――ぜんぜん、追いつかない。

 デジャビュ。
 違う、こんな状況は前にもあった。それも、つい最近。
「軟弱な」
 何度もそうそしられた言葉が、この口から発せられればそれが不思議と心地よくさえ感じる。
 好意、という言葉は……それなのに、どこかで否定したい自分さえいる。
「ごめん……もう、大丈夫」
 すぐに、状況を理解する。あのまま、また倒れてしまったようだ。
「……本当に、大丈夫か?」
 このまえ倒れたばかりというのに、またこれだ。
「いろいろあったからね。少し疲れていたのかも」
 起き上がる。まだ平衡感覚がおかしい。
「どうしたの?」
 メクラが何かを『いい』たげにしているような気がして、いぶかしむ。
「――!」
 唇だけ動かして、声にはしなかったようだ。なるほど、これならボクとこっそり『話せる』。いや、ボクが受け取れるだけで彼女には無理か。
 ツァルもクラムもそばにいたからだろうか。それとも、他の人間にも自分がそんなことをいったところを見せたくなかったのだろうか。
 ……そうだね、そのほうがいいのかもしれない。もっとも、同じ言葉を君に返したいけど。
 そう思ったところで、不意にツァルから何かが放り投げるように差し出される。
「これは?」
 しっかりと紐でとめられた皮袋の巾着。妙に、重い。
「報酬だよ。いまどき『蟲』には賞金がかかってるのさ」
 しかし、その中身を見て驚く。いくら、賞金がかかっている、といったってこのあたりの通貨価値と経済発展の状況を考えてみたら……
「多すぎる……!」
 そう、いくらなんでも多すぎる。いや、この収入がうれしくないわけがない。だけど、とてもではないけど受け取れない。そもそも受け取るのはボクではなくメクラのほうであるべきだ。
「きっちりこっちと折半してある。そこからどうするかはおまえたちが決めればいいさ。本物、だろう?」
 なるほど。確かに貨幣の真偽を確かめるならボクのほうが適任だ。
 しかし……本当に?
 不信感がぬぐえない。何だ? このいやな感じは。
「確かに、多すぎるんだ」
 たぶん、漏らすように呟くように。彼は言ったのだろう。
「……きな臭いな。いやな事でも始まりそうだ」
 メクラは話し出すときにすっとひとつ手振りを加える。ボクに話し掛ける、という合図のつもりだろう。
 ということはそれは、独り言ではないということだ。あるいは、独り言だとしても、ボクに何らかの理由で『ききとって』ほしい。
 いやなこと。そう、そういうことか。
「兵器につかえるのなら、当の昔にスーラがやっている。『蟲』は操れない」
 ボクが質問をする前に、メクラが答えた。
 摂理の外にあるその生き物を、自在に操れるとはボクも思えない。思えないけど……
「できなかったことができるようになったのか、もっと別な目的があるのかはわからない。だが、利用価値はいくらでもある」
 ツァルがボクが思ったとおりのことを言う。
 毒を化学兵器に流用する。魔法を戦術に転用する。あるいは、敵地に蟲を呼び出す。
 いくらでも考え様はある。
 こんな端っこのほうにいても、いや、端っこのほうにいるからこそ、この世界が何か変わりつつあることを強く感じる。

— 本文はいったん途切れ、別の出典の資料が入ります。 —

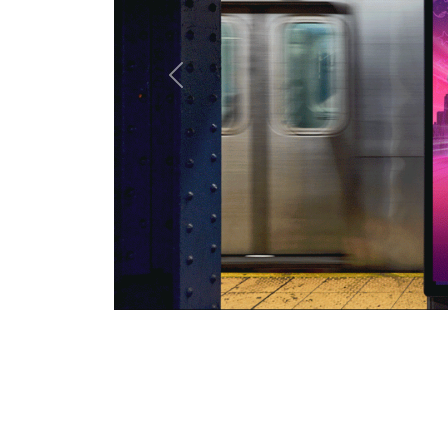
Previous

 実際、『蟲』の硬くて丈夫な殻はスーラで多く武器に使われている。
 重い『沈黙』が――もっとも、ボクの世界にはもう音は存在しないけど――流れたところで、不意に、くい、とすそをつかまれる感覚がする。
「クラム?」
 敏い子だ。
 そして、まだ幼い。
 だから、もしかすればこの子は、ボクら以上に恐れている。
 ……この世界に起こりつつある変化を。
「弱音を吐いてもいいんだよ」
 クラムの頭をひとつなで。
 けれど、誰に言うのでもなく口に出してみる。自分で聞こえるわけでもないのに。
 メクラが、彼女がたったさっきボクにかけてくれたのと同じ言葉を。
 自分の無力さを、
 はっきりと知覚する
 に足りるだけの知性は、持ち合わせているつもりだから。